I just love the Republican talking points that try to paint Rove, Master of Smear, as a victim of a smear campaign. It is becoming clearer every day, who smeared who, and it does not look good for the administration.

From The Washington Post:


Karl Rove had a secret.

In public, he was masterminding President Bush's reelection and brushing off suggestions he had played any part in an unfolding drama: the unmasking of CIA operative Valerie Plame. In private, the senior White House adviser was meeting, on five occasions, with federal prosecutors to tell what he knew about the matter.

The story he would tell prosecutors did not seem to square with the White House's denial that it had played any role in one of the most famous leaks since Watergate. Rove told prosecutors he had discussed Plame in passing with at least two reporters, including the columnist who eventually revealed her name and role in a secret mission that would raise questions about Bush's case for war against Iraq. At the same time, other White House officials were whispering about Plame, too.

It is now clear: There has been an element of pretense to the White House strategy of dealing with the Plame case since the earliest days of the saga. Revelations emerging slowly at first, and in a rapid cascade over the past several days, have made plain that many important pieces of the puzzle were not so mysterious to Rove and others inside the Bush administration. White House officials were aware of Plame and her husband's potentially damaging charge that Bush was "twisting" intelligence about Iraq's nuclear ambitions well before the episode evolved into Washington's latest scandal.

But as the story hurtles toward a conclusion sometime this year, there are several elements that remain uncertain. The most important -- did anyone commit a crime?

This article, based on interviews with lawyers and officials involved in the case, is an effort to step back from the rapidly unfolding events of recent weeks and clarify what is known about the Plame affair and what key factors are still obscure. Those people declined to be identified by name because special prosecutor Patrick J. Fitzgerald has asked that closed-door proceedings not be discussed.

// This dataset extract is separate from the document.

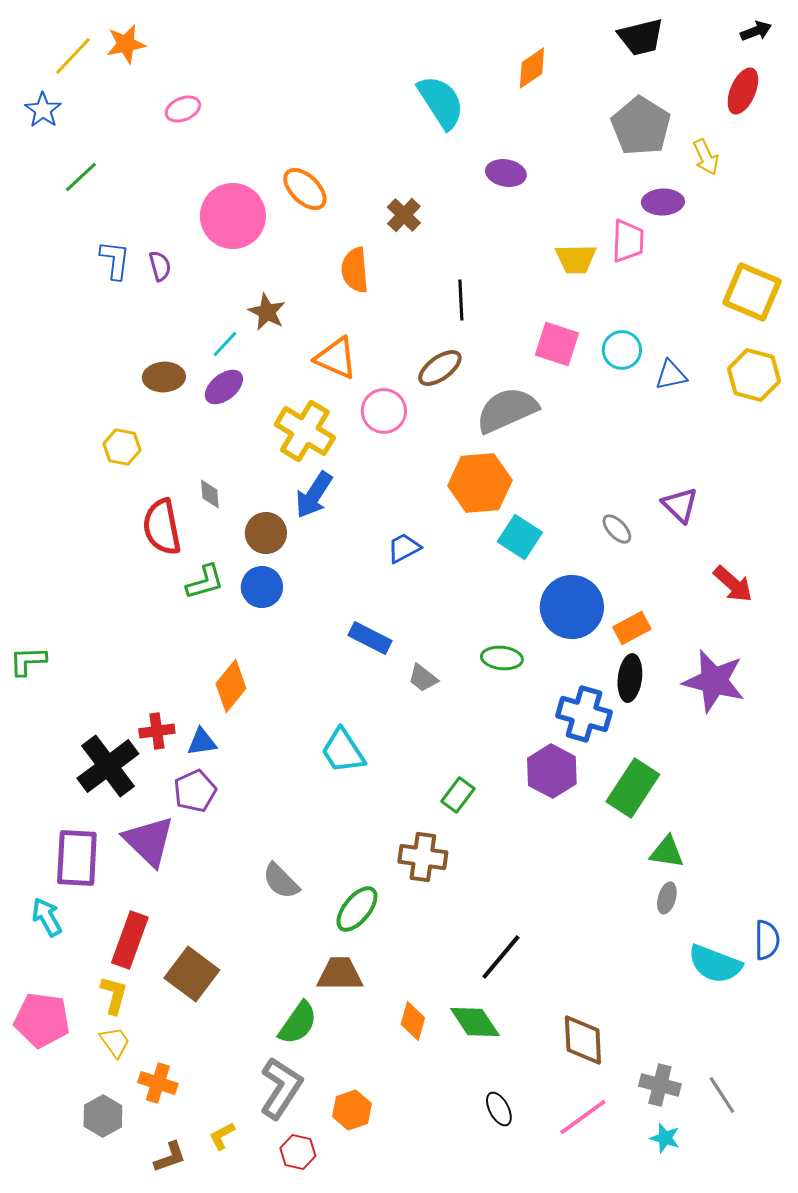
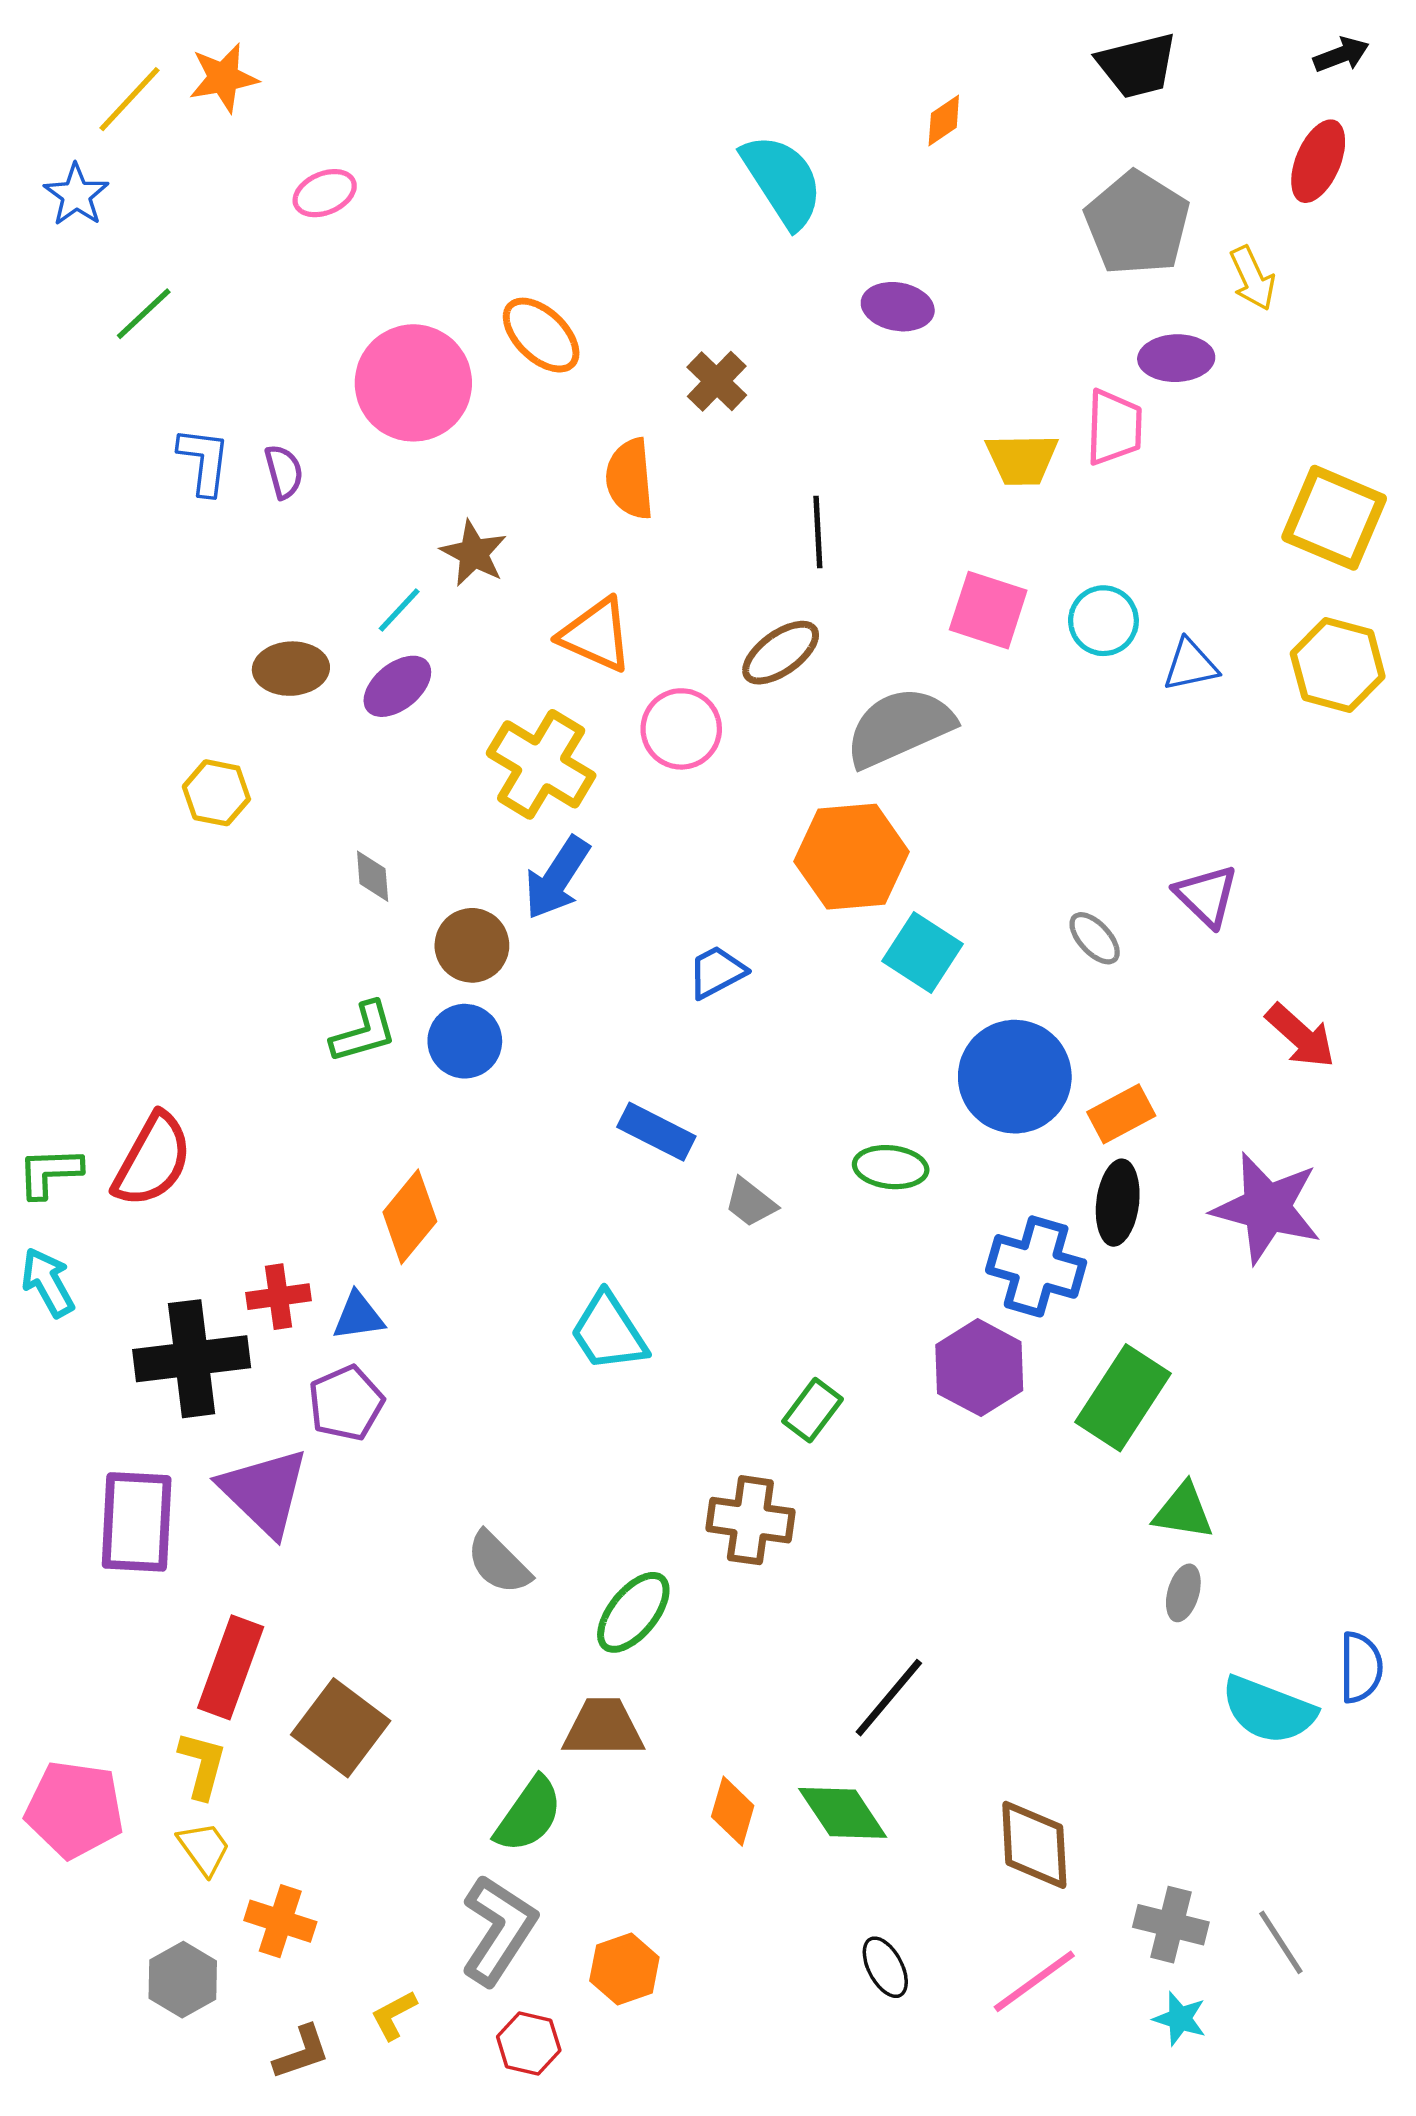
orange diamond: (532, 68) -> (944, 120), size x0.7
red semicircle: (162, 527) -> (153, 1160), moved, turned -140
black cross: (108, 766) -> (192, 1359), turned 30
cyan arrow: (47, 917) -> (48, 1282), moved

It all started in the early days of 2002 with Joseph C. Wilson IV, a flamboyant ex-diplomat who had left government for a more lucrative life of business consulting. Wilson was a veteran of the diplomatic wars of Iraq and Africa, so it seemed logical to some in the CIA, including his wife, Plame, to send him on a secret mission to Niger. Wilson's task was to determine if Iraqis had tried to purchase yellowcake uranium from Africa to build nuclear weapons.

To a Bush administration intent on selling the American public on war based on the threat posed by Iraq's weapons program, the yellowcake was no small deal. The White House would soon cite it as evidence that Saddam Hussein was pursuing nuclear weapons.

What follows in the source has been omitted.